- Karaikeni Location in Tamil Nadu, India Karaikeni Karaikeni (India)
- Coordinates: 9°44′38″N 77°50′29″E﻿ / ﻿9.743889°N 77.841389°E
- Country: India
- State: Tamil Nadu
- District: Madurai district

Population (2001)
- • Total: 2,500

Languages
- • Official: Tamil
- Time zone: UTC+5:30 (IST)

= Karaikeni =

Karaikeni is a Gram panchayat in Madurai district in the Indian state of Tamil Nadu.

==Location==
Karaikeni is situated 2 km from T.Kallupatti. It comprises two villages Karaikeni and Theppathupatti.

==Culture==

Karaikeni Padukalam (padukalam means "war") is celebrated where many villages come together to have different war like activities. The history goes back 500 years when Karaikeni ruler Arasuthevar decided to resolve a dispute between two other small rulers. The decision was to contest a war to decide the winner. One of the rulers and his army was destroyed but one warrior escapes. His descendants come together every two years to celebrate this festival.

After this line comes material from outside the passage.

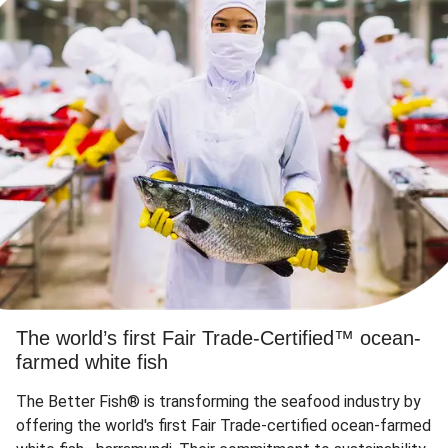
The world’s first Fair Trade-Certified™ ocean-
farmed white fish
The Better Fish® is transforming the seafood industry by
offering the world's first Fair Trade-certified ocean-farmed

Now the festival involves a fight between the groups in typical Tamil tradition involving Silambu.
Some of the other temples are Maasana Muthammal (Sleeping Goddess), Amman Temple, Vinayakar Temple, Kochadai Muthiah/ Karupasamy temple.

==Rural development==
The village has only Hindus and a majority belong to Thevar community. The village is a revenue village and has protected water supply and electricity to all households. Primary health care and high school are available in the village.
Major revenue comes from agriculture. More frequent religious festivals contribute to the revenue of locals. The village is linked by Gram Sadak Yojana and is linked with nearby villages and to T. Kallupatti town.

==Politics==
All India Anna Dravida Munnetra Kazhagam was the favoured political party till Sedapatti Muthiah was in AIADMK as his wife and relatives belong to this village. There is a split support between AIADMK and DMK post his joining hands with DMK.